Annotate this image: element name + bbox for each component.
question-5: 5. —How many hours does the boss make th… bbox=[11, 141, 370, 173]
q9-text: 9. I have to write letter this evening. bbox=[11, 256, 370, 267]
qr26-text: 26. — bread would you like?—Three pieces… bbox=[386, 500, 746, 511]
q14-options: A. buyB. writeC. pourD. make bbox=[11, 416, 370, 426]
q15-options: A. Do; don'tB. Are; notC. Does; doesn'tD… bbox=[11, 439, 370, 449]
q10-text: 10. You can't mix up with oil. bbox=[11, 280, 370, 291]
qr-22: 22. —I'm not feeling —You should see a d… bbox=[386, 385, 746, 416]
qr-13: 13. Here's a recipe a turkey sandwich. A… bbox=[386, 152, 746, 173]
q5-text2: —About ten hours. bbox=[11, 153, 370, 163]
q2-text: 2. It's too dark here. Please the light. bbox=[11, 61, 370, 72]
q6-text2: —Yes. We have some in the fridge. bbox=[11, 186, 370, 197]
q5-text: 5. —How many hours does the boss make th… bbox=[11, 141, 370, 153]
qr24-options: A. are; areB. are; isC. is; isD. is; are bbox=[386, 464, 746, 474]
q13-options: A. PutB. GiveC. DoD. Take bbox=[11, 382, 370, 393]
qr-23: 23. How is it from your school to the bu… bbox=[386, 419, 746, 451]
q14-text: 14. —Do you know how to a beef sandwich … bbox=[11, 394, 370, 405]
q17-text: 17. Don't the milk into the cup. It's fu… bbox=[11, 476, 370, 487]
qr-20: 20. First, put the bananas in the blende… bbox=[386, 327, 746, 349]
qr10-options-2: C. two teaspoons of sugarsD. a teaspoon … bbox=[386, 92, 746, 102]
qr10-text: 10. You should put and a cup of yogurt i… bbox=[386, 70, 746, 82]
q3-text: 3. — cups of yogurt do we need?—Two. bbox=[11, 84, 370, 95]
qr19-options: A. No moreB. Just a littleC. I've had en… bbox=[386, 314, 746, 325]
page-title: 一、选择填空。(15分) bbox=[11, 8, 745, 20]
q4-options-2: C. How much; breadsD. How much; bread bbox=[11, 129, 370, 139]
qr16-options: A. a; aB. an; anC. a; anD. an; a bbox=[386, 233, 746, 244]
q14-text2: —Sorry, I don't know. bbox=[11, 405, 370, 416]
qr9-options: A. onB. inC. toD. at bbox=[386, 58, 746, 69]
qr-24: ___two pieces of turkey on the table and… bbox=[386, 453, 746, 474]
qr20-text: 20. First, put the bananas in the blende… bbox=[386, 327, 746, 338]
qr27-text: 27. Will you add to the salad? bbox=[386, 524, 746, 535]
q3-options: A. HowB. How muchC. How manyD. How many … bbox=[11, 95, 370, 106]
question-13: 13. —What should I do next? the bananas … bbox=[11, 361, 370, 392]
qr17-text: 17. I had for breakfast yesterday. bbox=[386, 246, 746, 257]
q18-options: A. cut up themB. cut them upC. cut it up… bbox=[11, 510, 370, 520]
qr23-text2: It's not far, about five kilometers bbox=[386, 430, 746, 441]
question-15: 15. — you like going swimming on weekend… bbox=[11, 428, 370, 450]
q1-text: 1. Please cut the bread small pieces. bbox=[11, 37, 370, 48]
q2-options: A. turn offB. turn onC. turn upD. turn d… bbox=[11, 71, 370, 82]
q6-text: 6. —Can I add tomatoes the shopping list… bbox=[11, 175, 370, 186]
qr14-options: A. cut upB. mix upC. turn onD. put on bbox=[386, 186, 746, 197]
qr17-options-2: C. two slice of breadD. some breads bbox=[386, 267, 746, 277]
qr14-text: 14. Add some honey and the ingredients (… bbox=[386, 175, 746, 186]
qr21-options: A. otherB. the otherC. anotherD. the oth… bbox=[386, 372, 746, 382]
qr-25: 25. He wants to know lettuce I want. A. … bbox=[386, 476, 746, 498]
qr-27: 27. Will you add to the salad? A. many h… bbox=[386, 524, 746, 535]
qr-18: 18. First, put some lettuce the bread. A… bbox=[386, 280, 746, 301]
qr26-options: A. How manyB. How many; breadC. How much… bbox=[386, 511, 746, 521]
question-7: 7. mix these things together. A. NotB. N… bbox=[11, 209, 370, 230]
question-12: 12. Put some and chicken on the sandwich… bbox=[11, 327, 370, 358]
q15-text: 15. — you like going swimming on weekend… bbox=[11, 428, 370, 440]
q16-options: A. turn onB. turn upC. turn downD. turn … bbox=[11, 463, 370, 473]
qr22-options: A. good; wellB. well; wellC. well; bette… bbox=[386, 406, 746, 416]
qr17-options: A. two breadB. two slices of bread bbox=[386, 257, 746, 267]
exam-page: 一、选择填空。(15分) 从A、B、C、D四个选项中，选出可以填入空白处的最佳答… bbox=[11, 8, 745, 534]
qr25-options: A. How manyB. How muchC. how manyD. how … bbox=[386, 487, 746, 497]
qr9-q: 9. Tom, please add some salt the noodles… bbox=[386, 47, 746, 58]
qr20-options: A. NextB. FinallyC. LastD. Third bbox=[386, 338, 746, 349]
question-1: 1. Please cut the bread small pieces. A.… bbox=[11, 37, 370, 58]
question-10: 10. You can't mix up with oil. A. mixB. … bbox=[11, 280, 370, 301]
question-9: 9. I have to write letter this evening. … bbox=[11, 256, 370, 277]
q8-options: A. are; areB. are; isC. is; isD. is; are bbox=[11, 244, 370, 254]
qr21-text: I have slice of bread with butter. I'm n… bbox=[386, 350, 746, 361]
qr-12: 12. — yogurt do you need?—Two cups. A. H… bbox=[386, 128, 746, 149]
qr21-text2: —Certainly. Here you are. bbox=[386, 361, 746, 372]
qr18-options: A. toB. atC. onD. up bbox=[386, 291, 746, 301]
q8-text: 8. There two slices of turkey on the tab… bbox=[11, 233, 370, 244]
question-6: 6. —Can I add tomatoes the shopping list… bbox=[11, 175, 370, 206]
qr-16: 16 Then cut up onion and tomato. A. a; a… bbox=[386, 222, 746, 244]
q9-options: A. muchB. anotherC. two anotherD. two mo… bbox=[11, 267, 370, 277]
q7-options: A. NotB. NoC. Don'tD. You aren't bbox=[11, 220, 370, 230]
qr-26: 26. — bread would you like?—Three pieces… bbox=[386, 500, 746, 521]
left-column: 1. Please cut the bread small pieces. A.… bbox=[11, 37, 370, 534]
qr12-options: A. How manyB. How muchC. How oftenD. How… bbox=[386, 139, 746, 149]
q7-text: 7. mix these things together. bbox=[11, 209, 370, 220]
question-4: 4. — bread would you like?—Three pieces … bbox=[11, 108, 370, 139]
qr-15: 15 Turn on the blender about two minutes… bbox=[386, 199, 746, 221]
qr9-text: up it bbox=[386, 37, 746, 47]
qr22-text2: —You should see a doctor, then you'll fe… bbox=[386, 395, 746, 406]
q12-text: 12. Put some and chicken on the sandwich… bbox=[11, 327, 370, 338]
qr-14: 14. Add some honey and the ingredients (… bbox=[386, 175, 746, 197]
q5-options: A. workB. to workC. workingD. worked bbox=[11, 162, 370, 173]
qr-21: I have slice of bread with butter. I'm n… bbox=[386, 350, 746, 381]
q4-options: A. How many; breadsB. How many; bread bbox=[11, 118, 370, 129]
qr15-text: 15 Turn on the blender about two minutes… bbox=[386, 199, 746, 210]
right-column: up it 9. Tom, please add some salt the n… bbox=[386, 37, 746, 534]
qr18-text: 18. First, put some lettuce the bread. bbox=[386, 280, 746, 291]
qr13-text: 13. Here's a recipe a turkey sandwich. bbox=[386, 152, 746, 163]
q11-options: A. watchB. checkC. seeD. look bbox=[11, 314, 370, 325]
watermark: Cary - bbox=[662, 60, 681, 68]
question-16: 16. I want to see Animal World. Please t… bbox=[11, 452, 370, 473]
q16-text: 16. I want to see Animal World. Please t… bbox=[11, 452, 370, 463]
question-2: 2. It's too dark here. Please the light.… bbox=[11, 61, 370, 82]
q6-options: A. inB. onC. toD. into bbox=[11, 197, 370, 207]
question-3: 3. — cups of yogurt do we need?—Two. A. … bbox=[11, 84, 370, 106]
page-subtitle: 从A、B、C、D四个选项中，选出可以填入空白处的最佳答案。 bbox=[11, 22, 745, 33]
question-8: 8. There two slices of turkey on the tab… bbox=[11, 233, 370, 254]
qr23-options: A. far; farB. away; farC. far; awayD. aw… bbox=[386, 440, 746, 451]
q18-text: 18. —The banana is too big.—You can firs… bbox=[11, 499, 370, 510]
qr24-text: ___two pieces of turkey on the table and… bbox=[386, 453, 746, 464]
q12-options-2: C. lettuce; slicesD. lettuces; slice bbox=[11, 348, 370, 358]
-=-=-
_WORK ORDER_
From the entries above, copy every line containing the word "salad".

_FINISHED EXERCISE_
qr27-text: 27. Will you add to the salad? bbox=[386, 524, 746, 535]
qr-27: 27. Will you add to the salad? A. many h… bbox=[386, 524, 746, 535]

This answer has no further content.